K.’s knowledge of the primary sources and of the secondary literature is wide, but even so he has missed some very important publications. As to the secondary literature, the most elaborate study of the interpretation of the Aqedah story ever published is Lukas Kundert’s Die Opferung/Bindung Isaaks, 2 vols. (Neukirchen-Vluyn Neukirchener Verlag, 1998), an important work of nearly 600 pages that K. should not have overlooked. As far as the primary sources are concerned, the publication of Papyrus Bodmer 30 by A. Hurst & J. Rudhardt in Papyrus Bodmer XXX-XXXVII: “Codex des Visions.” Poèmes divers (München: Saur, 1999), a striking new instance of a Greek early Christian interpretation of Genesis 22, is duly mentioned but only in passing and in vague references at that (78, 107-8), but it is not dealt with in any depth, let alone exploited (for an English translation and commentary see P. W. van der Horst & M. F. G. Parmentier, “A New Early Christian Poem on the Sacrifice of Isaac”, in A. Hurst & J. Rudhardt (eds.), Le Codex des Visions [Recherches et rencontres 18], Genève: Librairie Droz, 2002, 155-172).
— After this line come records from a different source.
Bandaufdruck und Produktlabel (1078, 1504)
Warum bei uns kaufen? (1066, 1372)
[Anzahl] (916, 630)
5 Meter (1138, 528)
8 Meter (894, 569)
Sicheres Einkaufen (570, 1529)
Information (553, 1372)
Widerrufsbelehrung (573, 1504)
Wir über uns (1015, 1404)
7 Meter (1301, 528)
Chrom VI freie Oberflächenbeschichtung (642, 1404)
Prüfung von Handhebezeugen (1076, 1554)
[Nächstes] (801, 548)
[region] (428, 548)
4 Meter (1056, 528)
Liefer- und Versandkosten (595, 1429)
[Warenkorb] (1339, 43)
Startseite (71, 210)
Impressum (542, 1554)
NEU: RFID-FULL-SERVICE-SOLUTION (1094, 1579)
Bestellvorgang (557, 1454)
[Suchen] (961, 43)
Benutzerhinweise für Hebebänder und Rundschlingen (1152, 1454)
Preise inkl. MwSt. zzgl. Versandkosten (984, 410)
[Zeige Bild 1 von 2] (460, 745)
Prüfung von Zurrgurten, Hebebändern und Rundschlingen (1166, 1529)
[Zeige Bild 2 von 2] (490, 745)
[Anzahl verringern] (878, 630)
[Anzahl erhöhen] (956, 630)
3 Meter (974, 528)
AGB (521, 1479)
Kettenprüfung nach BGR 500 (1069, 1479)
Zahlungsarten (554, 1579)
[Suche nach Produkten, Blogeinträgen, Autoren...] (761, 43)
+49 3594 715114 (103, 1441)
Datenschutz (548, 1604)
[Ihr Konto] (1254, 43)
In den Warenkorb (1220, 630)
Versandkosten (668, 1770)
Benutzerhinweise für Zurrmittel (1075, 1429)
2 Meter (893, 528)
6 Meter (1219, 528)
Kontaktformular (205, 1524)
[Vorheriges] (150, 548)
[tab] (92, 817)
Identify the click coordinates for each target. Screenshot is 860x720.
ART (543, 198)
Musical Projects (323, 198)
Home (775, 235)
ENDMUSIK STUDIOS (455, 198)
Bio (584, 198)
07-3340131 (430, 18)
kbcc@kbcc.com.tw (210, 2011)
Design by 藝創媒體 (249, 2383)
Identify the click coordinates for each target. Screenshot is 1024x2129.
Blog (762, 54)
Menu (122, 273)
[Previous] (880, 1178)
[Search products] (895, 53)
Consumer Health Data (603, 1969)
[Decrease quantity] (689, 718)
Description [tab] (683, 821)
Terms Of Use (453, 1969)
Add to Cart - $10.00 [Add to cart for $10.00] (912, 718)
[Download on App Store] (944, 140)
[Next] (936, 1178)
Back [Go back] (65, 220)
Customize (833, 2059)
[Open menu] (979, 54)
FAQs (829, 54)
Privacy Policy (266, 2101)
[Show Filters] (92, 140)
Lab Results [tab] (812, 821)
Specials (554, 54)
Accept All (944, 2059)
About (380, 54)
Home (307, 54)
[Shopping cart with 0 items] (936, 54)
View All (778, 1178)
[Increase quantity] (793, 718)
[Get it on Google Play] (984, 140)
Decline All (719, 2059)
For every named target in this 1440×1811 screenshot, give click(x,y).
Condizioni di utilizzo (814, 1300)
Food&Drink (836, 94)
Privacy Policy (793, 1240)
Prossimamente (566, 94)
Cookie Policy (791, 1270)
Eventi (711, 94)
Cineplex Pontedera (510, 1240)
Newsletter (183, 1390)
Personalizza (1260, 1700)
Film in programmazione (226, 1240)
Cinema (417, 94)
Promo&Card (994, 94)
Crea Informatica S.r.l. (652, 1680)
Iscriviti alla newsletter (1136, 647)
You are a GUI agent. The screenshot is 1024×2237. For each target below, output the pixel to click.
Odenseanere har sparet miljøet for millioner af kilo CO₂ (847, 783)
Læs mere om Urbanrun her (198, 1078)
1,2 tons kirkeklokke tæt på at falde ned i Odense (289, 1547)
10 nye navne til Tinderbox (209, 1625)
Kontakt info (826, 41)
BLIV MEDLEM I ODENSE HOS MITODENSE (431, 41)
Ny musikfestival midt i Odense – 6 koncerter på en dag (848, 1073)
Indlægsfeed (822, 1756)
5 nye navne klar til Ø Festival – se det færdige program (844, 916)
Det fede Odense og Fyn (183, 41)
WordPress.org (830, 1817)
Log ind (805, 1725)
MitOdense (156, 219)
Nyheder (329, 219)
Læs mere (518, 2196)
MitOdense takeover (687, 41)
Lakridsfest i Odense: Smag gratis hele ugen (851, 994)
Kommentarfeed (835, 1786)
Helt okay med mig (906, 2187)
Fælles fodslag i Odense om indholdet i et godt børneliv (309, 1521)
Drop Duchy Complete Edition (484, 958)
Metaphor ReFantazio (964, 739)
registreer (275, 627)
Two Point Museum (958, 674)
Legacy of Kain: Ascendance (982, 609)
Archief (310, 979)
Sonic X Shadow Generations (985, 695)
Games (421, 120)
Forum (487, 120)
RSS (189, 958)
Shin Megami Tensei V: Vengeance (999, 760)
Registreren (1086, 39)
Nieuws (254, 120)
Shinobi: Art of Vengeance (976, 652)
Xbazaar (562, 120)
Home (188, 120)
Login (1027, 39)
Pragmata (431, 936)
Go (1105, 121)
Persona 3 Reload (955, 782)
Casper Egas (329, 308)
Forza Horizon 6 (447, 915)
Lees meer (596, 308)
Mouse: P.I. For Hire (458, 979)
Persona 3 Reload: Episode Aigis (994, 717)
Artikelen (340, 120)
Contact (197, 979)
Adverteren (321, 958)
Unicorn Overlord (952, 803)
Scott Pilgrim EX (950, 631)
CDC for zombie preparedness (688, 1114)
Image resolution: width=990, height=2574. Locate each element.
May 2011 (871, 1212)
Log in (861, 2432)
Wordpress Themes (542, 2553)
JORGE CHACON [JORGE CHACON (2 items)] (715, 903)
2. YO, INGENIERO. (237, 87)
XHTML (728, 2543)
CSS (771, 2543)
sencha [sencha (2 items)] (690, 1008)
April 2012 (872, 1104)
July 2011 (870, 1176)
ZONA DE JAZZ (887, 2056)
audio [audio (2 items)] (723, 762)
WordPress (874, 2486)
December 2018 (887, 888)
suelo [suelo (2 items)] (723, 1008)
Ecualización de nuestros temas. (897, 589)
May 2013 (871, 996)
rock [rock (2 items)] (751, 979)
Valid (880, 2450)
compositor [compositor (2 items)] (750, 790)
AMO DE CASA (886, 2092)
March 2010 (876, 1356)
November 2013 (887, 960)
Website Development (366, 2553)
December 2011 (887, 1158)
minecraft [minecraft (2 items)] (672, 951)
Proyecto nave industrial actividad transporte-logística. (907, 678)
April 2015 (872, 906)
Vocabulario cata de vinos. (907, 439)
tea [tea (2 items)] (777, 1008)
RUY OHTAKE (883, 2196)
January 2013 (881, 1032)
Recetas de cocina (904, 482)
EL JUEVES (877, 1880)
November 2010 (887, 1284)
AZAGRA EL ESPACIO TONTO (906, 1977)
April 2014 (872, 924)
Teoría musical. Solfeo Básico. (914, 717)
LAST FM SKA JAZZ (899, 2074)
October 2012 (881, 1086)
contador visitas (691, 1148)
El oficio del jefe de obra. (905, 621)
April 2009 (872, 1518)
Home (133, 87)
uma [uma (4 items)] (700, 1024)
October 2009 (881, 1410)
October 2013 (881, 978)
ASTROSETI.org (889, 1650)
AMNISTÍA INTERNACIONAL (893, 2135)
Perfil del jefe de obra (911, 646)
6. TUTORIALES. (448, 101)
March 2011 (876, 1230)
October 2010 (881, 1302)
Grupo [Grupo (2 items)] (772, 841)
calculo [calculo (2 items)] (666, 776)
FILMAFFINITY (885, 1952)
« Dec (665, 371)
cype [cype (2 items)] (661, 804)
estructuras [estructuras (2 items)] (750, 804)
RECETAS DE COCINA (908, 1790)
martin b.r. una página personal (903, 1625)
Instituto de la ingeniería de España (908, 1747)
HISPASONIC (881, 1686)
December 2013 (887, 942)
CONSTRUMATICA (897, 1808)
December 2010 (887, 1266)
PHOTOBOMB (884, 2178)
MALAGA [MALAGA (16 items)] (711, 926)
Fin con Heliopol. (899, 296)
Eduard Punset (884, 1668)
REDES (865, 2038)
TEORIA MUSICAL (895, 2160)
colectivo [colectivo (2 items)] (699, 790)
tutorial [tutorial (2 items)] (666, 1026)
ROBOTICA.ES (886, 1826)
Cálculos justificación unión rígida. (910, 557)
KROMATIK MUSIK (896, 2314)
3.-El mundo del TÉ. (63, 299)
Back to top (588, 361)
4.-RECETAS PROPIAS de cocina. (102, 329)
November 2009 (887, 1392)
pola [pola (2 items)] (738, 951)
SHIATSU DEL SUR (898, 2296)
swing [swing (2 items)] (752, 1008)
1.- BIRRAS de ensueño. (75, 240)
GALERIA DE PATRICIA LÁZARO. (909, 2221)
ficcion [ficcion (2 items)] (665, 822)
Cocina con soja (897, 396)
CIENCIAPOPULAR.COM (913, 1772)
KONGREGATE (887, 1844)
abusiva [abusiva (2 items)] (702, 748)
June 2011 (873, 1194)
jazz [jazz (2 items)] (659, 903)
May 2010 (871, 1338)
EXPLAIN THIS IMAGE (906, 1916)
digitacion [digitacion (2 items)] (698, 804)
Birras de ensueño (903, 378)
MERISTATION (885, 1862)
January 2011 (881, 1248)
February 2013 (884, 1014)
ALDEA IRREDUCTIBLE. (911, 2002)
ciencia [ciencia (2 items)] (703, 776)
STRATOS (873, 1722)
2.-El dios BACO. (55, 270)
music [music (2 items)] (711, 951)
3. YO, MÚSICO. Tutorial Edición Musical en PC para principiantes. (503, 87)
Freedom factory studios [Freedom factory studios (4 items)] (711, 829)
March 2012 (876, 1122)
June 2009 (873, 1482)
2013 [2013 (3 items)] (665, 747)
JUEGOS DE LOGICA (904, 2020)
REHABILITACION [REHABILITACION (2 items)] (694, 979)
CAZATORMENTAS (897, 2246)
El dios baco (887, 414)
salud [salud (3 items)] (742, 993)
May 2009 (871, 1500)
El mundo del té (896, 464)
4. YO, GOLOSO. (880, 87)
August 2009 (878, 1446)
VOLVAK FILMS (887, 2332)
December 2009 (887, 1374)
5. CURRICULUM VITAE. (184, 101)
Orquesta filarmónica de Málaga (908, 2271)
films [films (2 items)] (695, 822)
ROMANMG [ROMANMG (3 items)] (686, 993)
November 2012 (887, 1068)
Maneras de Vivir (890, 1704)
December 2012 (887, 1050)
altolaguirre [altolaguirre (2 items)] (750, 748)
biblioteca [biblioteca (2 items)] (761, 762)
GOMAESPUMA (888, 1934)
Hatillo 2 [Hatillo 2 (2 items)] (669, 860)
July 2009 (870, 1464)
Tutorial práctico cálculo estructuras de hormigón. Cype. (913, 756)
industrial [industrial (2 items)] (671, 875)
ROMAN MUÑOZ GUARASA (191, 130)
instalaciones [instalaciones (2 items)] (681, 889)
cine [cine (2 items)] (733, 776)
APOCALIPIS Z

This poem sheds more light on the problems under consideration than appears from K.’s pages. Classicists of course will hope that K. has investigated the parallels between Isaac and Iphigeneia, the more so since Josephus makes an explicit comparison between the two ( Ant. Jud. 1:223); the parallels are noted briefly by K. (101, 139) but not elaborated upon. Nevertheless, on the whole this is a very instructive and sympathetic book, richly documented and a pleasure to read. For that reason I wish it into many hands of both classical philologists and Judaic scholars.